> [Exercise directions]
Sort through the data and copy the lines holding the word "canvas".

> [Records for this task]
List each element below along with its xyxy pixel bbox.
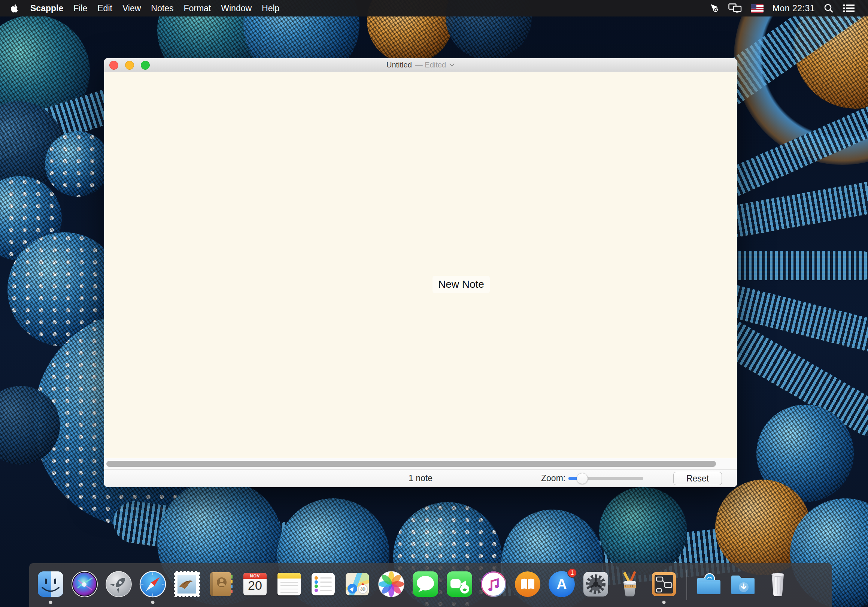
dock-art-tools[interactable]: [616, 570, 644, 598]
dock-itunes[interactable]: [480, 570, 507, 598]
calendar-day-label: 20: [243, 578, 267, 593]
menu-bar: Scapple File Edit View Notes Format Wind…: [0, 0, 868, 17]
maps-navigation-arrow: [347, 584, 357, 593]
horizontal-scrollbar-track[interactable]: [104, 458, 737, 469]
running-indicator: [662, 601, 666, 604]
menu-file[interactable]: File: [73, 3, 87, 14]
dock-calendar[interactable]: NOV 20: [241, 570, 269, 598]
dock-photos[interactable]: [377, 570, 405, 598]
dock-finder[interactable]: [37, 570, 64, 598]
dock-system-preferences[interactable]: [582, 570, 610, 598]
dock-notes[interactable]: [275, 570, 303, 598]
horizontal-scrollbar-thumb[interactable]: [106, 461, 716, 467]
menu-help[interactable]: Help: [262, 3, 279, 14]
dock-maps[interactable]: 3D: [343, 570, 371, 598]
window-status-bar: 1 note Zoom: Reset: [104, 469, 737, 487]
app-store-notification-badge: 1: [567, 568, 577, 578]
dock-safari[interactable]: [139, 570, 167, 598]
zoom-slider-thumb[interactable]: [577, 473, 588, 484]
menu-window[interactable]: Window: [221, 3, 252, 14]
menu-format[interactable]: Format: [183, 3, 211, 14]
menu-view[interactable]: View: [122, 3, 141, 14]
minimize-button[interactable]: [125, 61, 134, 70]
apple-menu-icon[interactable]: [11, 4, 19, 13]
app-store-glyph: A: [556, 576, 567, 592]
input-source-flag-icon[interactable]: [751, 4, 764, 13]
dock-siri[interactable]: [71, 570, 99, 598]
menu-app-name[interactable]: Scapple: [30, 3, 63, 14]
notification-center-icon[interactable]: [843, 3, 855, 13]
maps-3d-badge: 3D: [358, 584, 368, 594]
displays-icon[interactable]: [728, 3, 742, 13]
close-button[interactable]: [109, 61, 118, 70]
dock-messages[interactable]: [412, 570, 439, 598]
wallpaper-sphere: [599, 487, 687, 575]
running-indicator: [49, 601, 53, 604]
screen-sharing-cursor-icon[interactable]: [710, 3, 719, 13]
reset-zoom-button[interactable]: Reset: [673, 472, 722, 485]
note-new-note[interactable]: New Note: [432, 276, 490, 293]
title-chevron-down-icon[interactable]: [450, 63, 454, 67]
dock-books[interactable]: [514, 570, 541, 598]
menu-edit[interactable]: Edit: [98, 3, 112, 14]
zoom-label: Zoom:: [541, 473, 566, 483]
window-edited-label: — Edited: [415, 61, 446, 69]
dock-launchpad[interactable]: [105, 570, 133, 598]
wallpaper-sphere: [45, 131, 110, 197]
dock-mail[interactable]: [173, 570, 201, 598]
scapple-canvas[interactable]: New Note: [104, 72, 737, 458]
dock-reminders[interactable]: [309, 570, 337, 598]
dock-app-store[interactable]: A 1: [548, 570, 575, 598]
running-indicator: [151, 601, 155, 604]
dock-downloads-folder[interactable]: [730, 570, 758, 598]
dock-applications-folder[interactable]: [696, 570, 724, 598]
dock-contacts[interactable]: [207, 570, 235, 598]
zoom-slider[interactable]: [569, 477, 643, 480]
spotlight-search-icon[interactable]: [824, 3, 834, 13]
menu-bar-clock[interactable]: Mon 22:31: [772, 3, 815, 14]
window-titlebar[interactable]: Untitled — Edited: [104, 58, 737, 72]
dock-trash[interactable]: [764, 570, 792, 598]
zoom-button[interactable]: [141, 61, 150, 70]
scapple-window: Untitled — Edited New Note 1 note Zoom: …: [104, 58, 737, 487]
dock: NOV 20 3D: [29, 563, 832, 607]
dock-facetime[interactable]: [446, 570, 473, 598]
dock-divider: [687, 570, 687, 600]
window-title: Untitled: [386, 61, 412, 69]
menu-notes[interactable]: Notes: [151, 3, 174, 14]
dock-scapple[interactable]: [650, 570, 678, 598]
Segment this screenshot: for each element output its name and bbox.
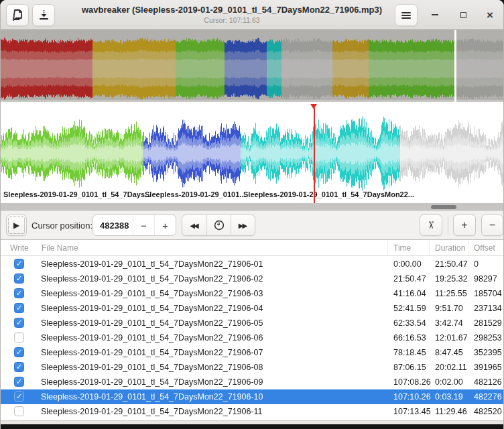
cell-offset: 281529 (474, 316, 502, 330)
screen-bottom-bar (1, 424, 504, 429)
jump-to-time-button[interactable] (206, 215, 231, 235)
write-checkbox[interactable]: ✓ (14, 377, 24, 387)
cell-offset: 0 (474, 257, 479, 271)
maximize-icon (460, 12, 466, 18)
column-header-duration[interactable]: Duration (435, 240, 465, 256)
cell-duration: 0:03.19 (435, 389, 463, 404)
seek-backward-button[interactable]: ◀◀ (182, 215, 206, 235)
close-icon: × (487, 9, 493, 21)
cell-filename: Sleepless-2019-01-29_0101_tl_54_7DaysMon… (41, 257, 263, 271)
seek-forward-button[interactable]: ▶▶ (231, 215, 255, 235)
menu-button[interactable] (395, 4, 418, 26)
write-checkbox[interactable]: ✓ (14, 259, 24, 269)
table-row[interactable]: ✓ Sleepless-2019-01-29_0101_tl_54_7DaysM… (1, 345, 504, 360)
cell-offset: 98297 (474, 271, 497, 286)
column-header-time[interactable]: Time (393, 240, 411, 256)
track-list-header: Write File Name Time Duration Offset (1, 240, 504, 256)
overview-waveform-canvas[interactable] (1, 30, 504, 102)
scissors-icon: ✂ (425, 221, 437, 230)
cell-offset: 482126 (474, 375, 502, 389)
titlebar: wavbreaker (Sleepless-2019-01-29_0101_tl… (1, 0, 503, 30)
close-button[interactable]: × (481, 5, 499, 24)
table-row[interactable]: ✓ Sleepless-2019-01-29_0101_tl_54_7DaysM… (1, 286, 504, 301)
write-checkbox[interactable]: ✓ (14, 303, 24, 313)
toolbar-separator (448, 217, 448, 235)
write-checkbox[interactable]: ✓ (14, 347, 24, 357)
window-title: wavbreaker (Sleepless-2019-01-29_0101_tl… (81, 5, 383, 15)
track-label: Sleepless-2019-01-29_0101_tl_54_7DaysMon… (243, 190, 414, 198)
column-header-filename[interactable]: File Name (41, 240, 78, 256)
table-row[interactable]: ✓ Sleepless-2019-01-29_0101_tl_54_7DaysM… (1, 316, 504, 330)
cell-duration: 8:47.45 (435, 345, 463, 360)
table-row[interactable]: ✓ Sleepless-2019-01-29_0101_tl_54_7DaysM… (1, 257, 504, 271)
cell-time: 66:16.53 (393, 330, 426, 345)
cell-filename: Sleepless-2019-01-29_0101_tl_54_7DaysMon… (41, 360, 263, 375)
write-checkbox[interactable] (14, 406, 24, 416)
track-label: Sleepless-2019-01-29_0101_tl_54_7Days... (3, 190, 151, 198)
cursor-position-label: Cursor position: (32, 211, 92, 240)
open-file-icon (12, 9, 23, 21)
table-row[interactable]: Sleepless-2019-01-29_0101_tl_54_7DaysMon… (1, 330, 504, 345)
add-break-button[interactable]: + (453, 214, 476, 236)
remove-break-button[interactable]: − (481, 214, 503, 236)
table-row[interactable]: Sleepless-2019-01-29_0101_tl_54_7DaysMon… (1, 404, 504, 419)
table-row[interactable]: ✓ Sleepless-2019-01-29_0101_tl_54_7DaysM… (1, 301, 504, 316)
cell-duration: 20:02.11 (435, 360, 467, 375)
clock-icon (214, 220, 225, 231)
save-button[interactable] (32, 4, 55, 26)
table-row[interactable]: ✓ Sleepless-2019-01-29_0101_tl_54_7DaysM… (1, 360, 504, 375)
table-row[interactable]: ✓ Sleepless-2019-01-29_0101_tl_54_7DaysM… (1, 271, 504, 286)
waveform-scrollbar[interactable] (1, 203, 504, 211)
cell-time: 107:08.26 (393, 375, 431, 389)
cell-time: 107:10.26 (393, 389, 431, 404)
write-checkbox[interactable]: ✓ (14, 318, 24, 328)
write-checkbox[interactable]: ✓ (14, 273, 24, 284)
cell-time: 21:50.47 (393, 271, 426, 286)
cell-offset: 482520 (474, 404, 502, 419)
window-title-area: wavbreaker (Sleepless-2019-01-29_0101_tl… (81, 5, 383, 24)
table-row[interactable]: ✓ Sleepless-2019-01-29_0101_tl_54_7DaysM… (1, 389, 504, 404)
cell-duration: 9:51.70 (435, 301, 463, 316)
cursor-position-input[interactable]: 482388 (93, 215, 133, 235)
save-icon (38, 9, 50, 21)
cell-duration: 11:25.55 (435, 286, 467, 301)
write-checkbox[interactable] (14, 332, 24, 343)
cell-filename: Sleepless-2019-01-29_0101_tl_54_7DaysMon… (41, 301, 263, 316)
cursor-position-spinbox[interactable]: 482388 − + (92, 214, 176, 236)
cell-time: 52:41.59 (393, 301, 426, 316)
seek-forward-icon: ▶▶ (239, 222, 247, 229)
waveform-detail-view[interactable]: Sleepless-2019-01-29_0101_tl_54_7Days...… (1, 104, 504, 203)
cell-filename: Sleepless-2019-01-29_0101_tl_54_7DaysMon… (41, 316, 263, 330)
cell-duration: 21:50.47 (435, 257, 468, 271)
plus-icon: + (461, 219, 467, 231)
cell-offset: 237134 (474, 301, 502, 316)
maximize-button[interactable] (454, 5, 472, 24)
play-button[interactable]: ▶ (6, 214, 27, 236)
overview-position-indicator (454, 30, 456, 102)
spin-increment-button[interactable]: + (154, 215, 176, 235)
cell-filename: Sleepless-2019-01-29_0101_tl_54_7DaysMon… (41, 375, 263, 389)
cut-track-button[interactable]: ✂ (420, 214, 442, 236)
cell-time: 62:33.54 (393, 316, 426, 330)
spin-decrement-button[interactable]: − (133, 215, 154, 235)
cell-duration: 19:25.32 (435, 271, 468, 286)
cell-duration: 3:42.74 (435, 316, 463, 330)
wavbreaker-window: wavbreaker (Sleepless-2019-01-29_0101_tl… (0, 0, 504, 429)
detail-waveform-canvas[interactable] (1, 104, 504, 203)
column-header-write[interactable]: Write (10, 240, 29, 256)
write-checkbox[interactable]: ✓ (14, 288, 24, 298)
scrollbar-handle[interactable] (431, 205, 456, 209)
cursor-line (314, 108, 315, 203)
minimize-button[interactable] (426, 5, 444, 24)
cell-duration: 0:02.00 (435, 375, 463, 389)
write-checkbox[interactable]: ✓ (14, 362, 24, 372)
open-file-button[interactable] (6, 4, 29, 26)
column-header-offset[interactable]: Offset (474, 240, 495, 256)
cell-time: 107:13.45 (393, 404, 431, 419)
track-table-body: ✓ Sleepless-2019-01-29_0101_tl_54_7DaysM… (1, 257, 504, 419)
cell-time: 41:16.04 (393, 286, 426, 301)
toolbar: ▶ Cursor position: 482388 − + ◀◀ ▶▶ (1, 211, 504, 240)
table-row[interactable]: ✓ Sleepless-2019-01-29_0101_tl_54_7DaysM… (1, 375, 504, 389)
write-checkbox[interactable]: ✓ (14, 391, 24, 402)
waveform-overview[interactable] (1, 30, 504, 102)
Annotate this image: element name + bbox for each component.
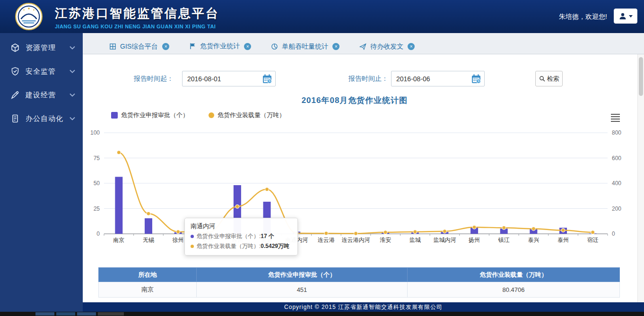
tab-bar: GIS综合平台×危货作业统计×单船吞吐量统计×待办收发文× — [83, 33, 644, 54]
legend-item-bar[interactable]: 危货作业申报审批（个） — [111, 111, 189, 120]
report-end-value: 2016-08-06 — [396, 75, 471, 83]
tab-close-icon[interactable]: × — [244, 43, 251, 50]
resource-icon — [10, 43, 20, 52]
report-start-label: 报告时间起： — [134, 75, 174, 83]
tooltip-row: 危货作业装载量（万吨）: 0.5429万吨 — [191, 242, 292, 250]
gis-icon — [109, 43, 117, 51]
chevron-down-icon — [70, 69, 75, 73]
sidebar-item-label: 建设经营 — [26, 91, 70, 100]
legend-label: 危货作业申报审批（个） — [121, 111, 189, 120]
table-header-row: 所在地危货作业申报审批（个）危货作业装载量（万吨） — [99, 268, 620, 282]
chevron-down-icon — [70, 117, 75, 120]
tooltip-title: 南通内河 — [191, 222, 292, 231]
legend-swatch — [111, 112, 118, 119]
title-block: 江苏港口智能监管信息平台 JIANG SU GANG KOU ZHI NENG … — [55, 5, 219, 29]
sidebar-item-safety[interactable]: 安全监管 — [0, 60, 83, 83]
tab-close-icon[interactable]: × — [332, 43, 339, 50]
tab-pending-documents[interactable]: 待办收发文× — [347, 39, 425, 54]
tab-ship-throughput-stats[interactable]: 单船吞吐量统计× — [259, 39, 350, 54]
svg-text:400: 400 — [612, 180, 621, 187]
tab-close-icon[interactable]: × — [162, 43, 169, 50]
sidebar-item-label: 资源管理 — [26, 43, 70, 52]
scrollbar-thumb[interactable] — [639, 57, 643, 96]
table-header-cell: 危货作业装载量（万吨） — [408, 268, 620, 282]
svg-text:0: 0 — [96, 231, 100, 237]
tab-gis-platform[interactable]: GIS综合平台× — [97, 39, 180, 54]
chevron-down-icon — [629, 15, 633, 17]
svg-text:扬州: 扬州 — [468, 237, 480, 243]
chevron-down-icon — [70, 46, 75, 50]
tab-label: 单船吞吐量统计 — [282, 43, 328, 51]
report-end-label: 报告时间止： — [348, 75, 388, 83]
tab-label: 待办收发文 — [370, 43, 403, 51]
office-icon — [10, 114, 20, 123]
legend-item-line[interactable]: 危货作业装载量（万吨） — [209, 111, 285, 120]
construction-icon — [10, 90, 20, 100]
svg-text:0: 0 — [612, 231, 615, 237]
legend-label: 危货作业装载量（万吨） — [218, 111, 285, 120]
svg-text:75: 75 — [94, 155, 100, 162]
report-end-input[interactable]: 2016-08-06 — [391, 71, 485, 86]
header: 江苏港口智能监管信息平台 JIANG SU GANG KOU ZHI NENG … — [0, 0, 644, 33]
pie-icon — [271, 43, 278, 51]
tab-close-icon[interactable]: × — [408, 43, 415, 50]
stats-table: 所在地危货作业申报审批（个）危货作业装载量（万吨） 南京45180.4706 — [98, 267, 620, 298]
table-header-cell: 危货作业申报审批（个） — [197, 268, 408, 282]
chart-area: 02550751000200400600800南京无锡徐州常州苏州南通南通内河连… — [83, 122, 627, 250]
tab-label: 危货作业统计 — [200, 42, 240, 51]
table-cell: 南京 — [99, 282, 197, 298]
svg-text:50: 50 — [94, 180, 100, 187]
table-cell: 451 — [197, 282, 408, 298]
user-menu-button[interactable] — [614, 9, 637, 24]
tab-content: 报告时间起： 2016-08-01 报告时间止： 2016-08-06 检索 — [83, 54, 644, 302]
search-button-label: 检索 — [547, 75, 559, 83]
svg-text:淮安: 淮安 — [380, 237, 391, 243]
app-title: 江苏港口智能监管信息平台 — [55, 5, 219, 22]
sidebar-item-resources[interactable]: 资源管理 — [0, 36, 83, 60]
table-cell: 80.4706 — [408, 282, 620, 298]
tab-dangerous-cargo-stats[interactable]: 危货作业统计× — [177, 38, 261, 54]
chart-legend: 危货作业申报审批（个）危货作业装载量（万吨） — [111, 111, 285, 120]
chevron-down-icon — [70, 93, 75, 97]
main-area: GIS综合平台×危货作业统计×单船吞吐量统计×待办收发文× 报告时间起： 201… — [83, 33, 644, 302]
app-logo-icon — [15, 3, 43, 30]
app-subtitle: JIANG SU GANG KOU ZHI NENG JIAN GUAN XIN… — [55, 24, 219, 29]
svg-text:无锡: 无锡 — [143, 237, 154, 243]
svg-text:盐城: 盐城 — [409, 237, 421, 243]
page: 江苏港口智能监管信息平台 JIANG SU GANG KOU ZHI NENG … — [0, 0, 644, 316]
svg-text:徐州: 徐州 — [173, 237, 184, 243]
send-icon — [359, 43, 367, 51]
report-start-input[interactable]: 2016-08-01 — [182, 71, 276, 86]
copyright-text: Copyright © 2015 江苏省新通智能交通科技发展有限公司 — [284, 303, 443, 311]
sidebar: 资源管理安全监管建设经营办公自动化 — [0, 33, 83, 312]
welcome-text: 朱培德，欢迎您! — [559, 13, 607, 21]
taskbar-sliver — [0, 312, 644, 316]
chart-tooltip: 南通内河 危货作业申报审批（个）: 17 个危货作业装载量（万吨）: 0.542… — [184, 218, 298, 256]
tab-label: GIS综合平台 — [120, 43, 158, 51]
tooltip-row: 危货作业申报审批（个）: 17 个 — [191, 232, 292, 240]
flag-icon — [189, 43, 197, 50]
svg-text:25: 25 — [94, 205, 100, 212]
legend-swatch — [209, 112, 214, 118]
sidebar-item-office-automation[interactable]: 办公自动化 — [0, 107, 83, 130]
search-button[interactable]: 检索 — [535, 71, 563, 86]
sidebar-item-label: 安全监管 — [26, 67, 70, 76]
scrollbar[interactable] — [637, 54, 644, 302]
report-start-value: 2016-08-01 — [187, 75, 262, 83]
svg-text:100: 100 — [90, 129, 100, 136]
svg-text:200: 200 — [612, 205, 621, 212]
svg-text:600: 600 — [612, 155, 621, 162]
svg-text:连云港内河: 连云港内河 — [342, 237, 370, 243]
chart-canvas[interactable]: 02550751000200400600800南京无锡徐州常州苏州南通南通内河连… — [83, 122, 627, 250]
sidebar-item-construction[interactable]: 建设经营 — [0, 83, 83, 107]
calendar-icon[interactable] — [471, 74, 481, 84]
sidebar-item-label: 办公自动化 — [26, 114, 70, 123]
svg-text:连云港: 连云港 — [318, 237, 335, 243]
table-header-cell: 所在地 — [99, 268, 197, 282]
user-icon — [619, 12, 627, 20]
calendar-icon[interactable] — [262, 74, 272, 84]
svg-text:镇江: 镇江 — [498, 237, 510, 243]
table-row: 南京45180.4706 — [99, 282, 620, 298]
footer: Copyright © 2015 江苏省新通智能交通科技发展有限公司 — [83, 302, 644, 312]
svg-text:宿迁: 宿迁 — [587, 237, 599, 243]
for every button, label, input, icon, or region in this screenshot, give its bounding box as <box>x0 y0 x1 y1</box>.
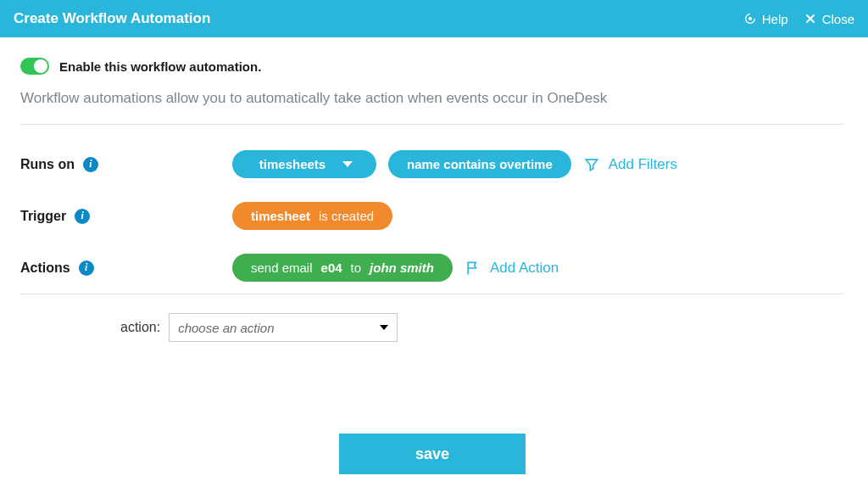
dialog-header: Create Workflow Automation Help Close <box>0 0 868 37</box>
action-pill[interactable]: send email e04 to john smith <box>232 254 453 282</box>
trigger-predicate: is created <box>319 209 374 223</box>
dialog-content: Enable this workflow automation. Workflo… <box>0 37 868 474</box>
toggle-knob <box>34 59 47 73</box>
save-row: save <box>20 434 844 474</box>
action-select-row: action: choose an action <box>20 313 844 342</box>
close-icon <box>804 12 817 25</box>
help-button[interactable]: Help <box>743 12 788 26</box>
runs-on-body: timesheets name contains overtime Add Fi… <box>232 150 677 178</box>
enable-row: Enable this workflow automation. <box>20 58 844 75</box>
action-select-placeholder: choose an action <box>178 321 274 335</box>
trigger-label-group: Trigger i <box>20 209 232 224</box>
info-icon[interactable]: i <box>79 260 94 276</box>
close-button[interactable]: Close <box>804 12 854 26</box>
chevron-down-icon <box>380 325 388 330</box>
runs-on-type-dropdown[interactable]: timesheets <box>232 150 376 178</box>
action-select-label: action: <box>120 320 160 335</box>
actions-row: Actions i send email e04 to john smith A… <box>20 242 844 294</box>
runs-on-filter-text: name contains overtime <box>407 157 553 171</box>
action-to-word: to <box>351 260 362 275</box>
info-icon[interactable]: i <box>75 209 90 224</box>
trigger-row: Trigger i timesheet is created <box>20 190 844 242</box>
runs-on-label: Runs on <box>20 157 75 172</box>
close-label: Close <box>822 12 854 26</box>
save-button[interactable]: save <box>339 434 526 474</box>
help-icon <box>743 12 757 25</box>
add-filters-label: Add Filters <box>609 156 677 173</box>
filter-icon <box>583 156 600 173</box>
actions-label-group: Actions i <box>20 260 232 276</box>
header-actions: Help Close <box>743 12 854 26</box>
info-icon[interactable]: i <box>83 157 98 172</box>
actions-label: Actions <box>20 260 70 276</box>
trigger-body: timesheet is created <box>232 202 392 230</box>
runs-on-label-group: Runs on i <box>20 157 232 172</box>
automation-description: Workflow automations allow you to automa… <box>20 90 844 107</box>
runs-on-filter-pill[interactable]: name contains overtime <box>388 150 571 178</box>
help-label: Help <box>762 12 788 26</box>
dialog-title: Create Workflow Automation <box>14 10 210 27</box>
enable-label: Enable this workflow automation. <box>59 59 261 74</box>
action-verb: send email <box>251 260 313 275</box>
action-recipient: john smith <box>370 260 434 275</box>
svg-point-0 <box>748 17 752 20</box>
divider <box>20 124 844 125</box>
add-filters-button[interactable]: Add Filters <box>583 156 677 173</box>
runs-on-row: Runs on i timesheets name contains overt… <box>20 138 844 190</box>
action-select-dropdown[interactable]: choose an action <box>169 313 398 342</box>
add-action-button[interactable]: Add Action <box>465 260 559 277</box>
runs-on-type-value: timesheets <box>259 157 326 171</box>
enable-toggle[interactable] <box>20 58 49 75</box>
chevron-down-icon <box>342 161 353 167</box>
actions-body: send email e04 to john smith Add Action <box>232 254 559 282</box>
trigger-pill[interactable]: timesheet is created <box>232 202 392 230</box>
trigger-subject: timesheet <box>251 209 310 223</box>
flag-icon <box>465 260 481 277</box>
trigger-label: Trigger <box>20 209 66 224</box>
add-action-label: Add Action <box>490 260 559 277</box>
divider <box>20 294 844 294</box>
action-template: e04 <box>321 260 342 275</box>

> [Written reply]
scapple-canvas[interactable]: New Note: [104, 72, 737, 458]
overview-waveform-canvas[interactable] (1, 30, 504, 102)
detail-waveform-canvas[interactable] (1, 104, 504, 203)
chart-canvas[interactable]: 02550751000200400600800南京无锡徐州常州苏州南通南通内河连… — [83, 122, 627, 250]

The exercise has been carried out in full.